To see the value of scribes, analyze how much time you spend writing in a record (paper and pen or EHR software). You’ll see that it adds up to a large block of time. If you could save that time and still have excellent records (maybe even better than they are now), you could see more patients, leading to much greater income. If you don’t have a patient backlog, you could grow your practice with marketing projects and staff training, or take a couple more days off per week and enjoy life.
To utilize chairside assistants, invent the process as you go along by doing what feels natural. Tell your staff not to worry about the mechanics of recording, as you’ll review everything afterward and teach them as you go.
Developing an exam form also makes it easy for your techs to record data. Review this with them before you start the scribing procedure. Techs know most optical terms and abbreviations, and your staff is familiar with your records. Don’t throw difficult medical terms at your assistant at first; understanding that you may take the exam form and make a few notes yourself from time to time.

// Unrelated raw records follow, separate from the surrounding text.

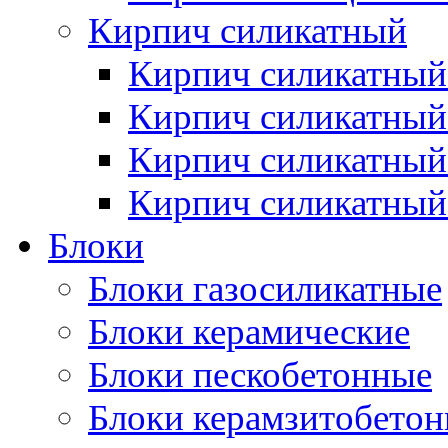
Кирпич силикатный
Кирпич силикатный
Кирпич силикатны
Кирпич силикатный
Кирпич силикатный
Блоки
Блоки газосиликатные
Блоки керамические
Блоки пескобетонные
Блоки керамзитобето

Also, you may not want to verbally reveal medical findings for the patient to hear until you are ready to discuss it with them. For example, you may want more data before stating that you see pigment clumping in the macula.
Cross-train your staff.
In most U.S. eyecare practices, separate staff work in the optical dispensary and the clinic. These staff members have different training and different skills. In my practice, the optical and the clinic are both served by one staff group, as pretest technicians are also trained as opticians. This allows flexibility for staff to go where they are needed during rush periods. Customer service improves, and wait times decrease because more staff can do the job.

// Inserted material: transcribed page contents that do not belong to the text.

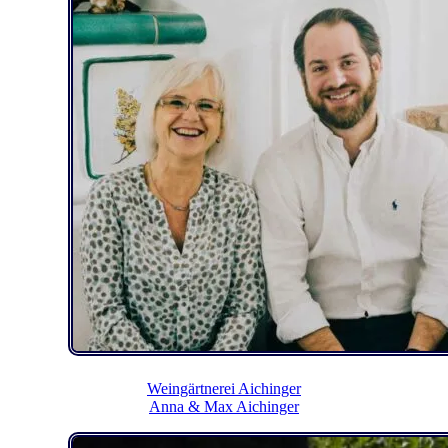
Weingärtnerei Aichinger
Anna & Max Aichinger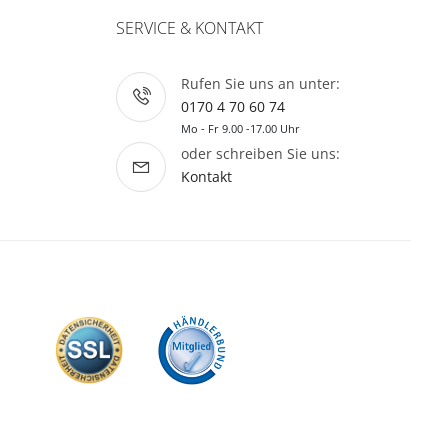
SERVICE & KONTAKT
Rufen Sie uns an unter:
0170 4 70 60 74
Mo - Fr 9.00 -17.00 Uhr
oder schreiben Sie uns:
Kontakt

Start by changing the job description for new hires in the future. If the norm in your practice is for technicians to work in both the clinic and optical, job applicants won’t view it as a big deal at all. It will be rare for you to find job candidates who have experience in both areas, so hire the best person, and train for the skills that are missing.
Also, ask your present staff whether they have any interest in learning the other skill. Many employees view this as an opportunity to grow in their career. You may find some resistance and decide on a “grandfather clause” that allows staff to stay with the job they were brought in to perform.
Reduce your patient care days.
Eyecare providers have considerable control over exam length and, therefore, daily productivity. Sadly, many don’t see any value in speeding their schedules up because they don’t have enough patients. They feel they would just run out of patients with no increase in revenue.
These docs are missing out on one of the most efficient management strategies: See the same number of patients you currently see per week, but in fewer days. For example, if you generally see patients four-and-a-half days per week, see that same number in three-and-a-half days. Yes, this could require an investment in another employee and possibly in additional instrumentation, but there is no investment that will produce a greater return.
Restructure your appointment schedules to see more patients per day by reducing the length of each appointment slot. Make appropriate changes in your exam routine so you don’t run behind schedule. Start by looking for ways to delegate, shorten, speed up or eliminate some of the exam procedures you usually perform (See “It’s the Right Time for Exams” on page 20 for specific tips.)
If you reduce the number of patient care days, I believe you should still keep the office open on the other weekdays during normal business hours. It’s best if you still come into the office for administrative work, but your staff should keep it open even if you’re not present.
This could leave you with valuable free time to work on building your practice and management and marketing projects.
Use multiple exam rooms per working doctor.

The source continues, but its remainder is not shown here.